The Commerce Street Brewery Hotel, a renovated 1854 limestone warehouse, has five attractive rooms, four with sleeper sofas, gas fireplaces and double whirlpools. It includes a taproom with a variety of drinks and small plates.
Next to the place where Europeans first discovered "mineral," the Walker House is a restored 1860 stone hotel with nine rooms, a Cornish-style pub and art galleries.
The Mineral Point Hotel has five rooms, one with two queen beds. The rate includes a continental breakfast. Bicycles are available to guests.
On the edge of the historic area, the Historic Cothren House includes a stone cottage and log cabin.
Up on the highway, the Quality Inn has 50 rooms and an indoor pool.
Dining: On High Street, Cafe 43 serves breakfast, bowls and sandwiches. The Gray Dog serves burgers and bowls, and the Midway Bar & Grill serves burgers.

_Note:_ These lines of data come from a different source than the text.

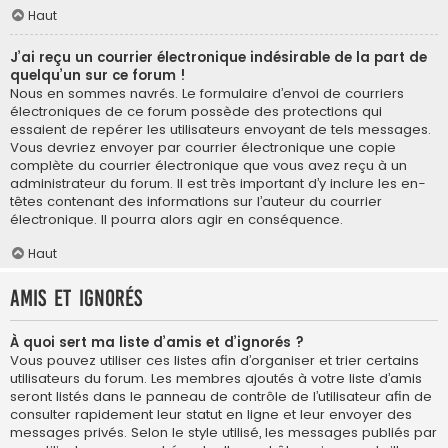
Haut
J’ai reçu un courrier électronique indésirable de la part de
quelqu’un sur ce forum !
Nous en sommes navrés. Le formulaire d’envoi de courriers
électroniques de ce forum possède des protections qui
essaient de repérer les utilisateurs envoyant de tels messages.
Vous devriez envoyer par courrier électronique une copie
complète du courrier électronique que vous avez reçu à un
administrateur du forum. Il est très important d’y inclure les en-
têtes contenant des informations sur l’auteur du courrier
électronique. Il pourra alors agir en conséquence.
Haut
Amis et ignorés
À quoi sert ma liste d’amis et d’ignorés ?
Vous pouvez utiliser ces listes afin d’organiser et trier certains
utilisateurs du forum. Les membres ajoutés à votre liste d’amis
seront listés dans le panneau de contrôle de l’utilisateur afin de
consulter rapidement leur statut en ligne et leur envoyer des
messages privés. Selon le style utilisé, les messages publiés par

The Red Rooster Cafe is known for its pasties. They're big and heavy, so make sure you're hungry.
Shake Rag Alley Center for Arts & Crafts: This charmingly restored complex holds classes throughout the year in nine buildings, some from the 1840s.
They include workshops in mosaics in concrete (see Slinging cement in Mineral Point ); rustic furniture; acting and directing; gourds and baskets; hooking, dyeing and felting; and paper and polymers. Guests who are taking classes get a 10 percent discount on lodgings. 608-987-3292.
Pendarvis: Costumed interpreters give tours of the restored miner's cottages Thursdays-Sundays from May 30 to Oct. 15. Admission is $12, $8 for children 5-12.
Nightlife: The Shake Rag Players and Mineral Point Film Society put on theater and films at the 1914 Mineral Point Opera House on High Street. In summer, original plays and concerts are held at the Alley Stage, an amphitheater at Shake Rag Alley.
Other shopping: The Bargain Nook on High Street is a non-profit used-clothing store that benefits adults with disabilities, and nearly all of its stock is catalog returns from Land's End. Only a few have flaws, and they're all very cheap.
There are other Bargain Nooks in nearby Spring Green, Darlington, Platteville and Mount Horeb.
Information: Mineral Point tourism, 888-764-6894.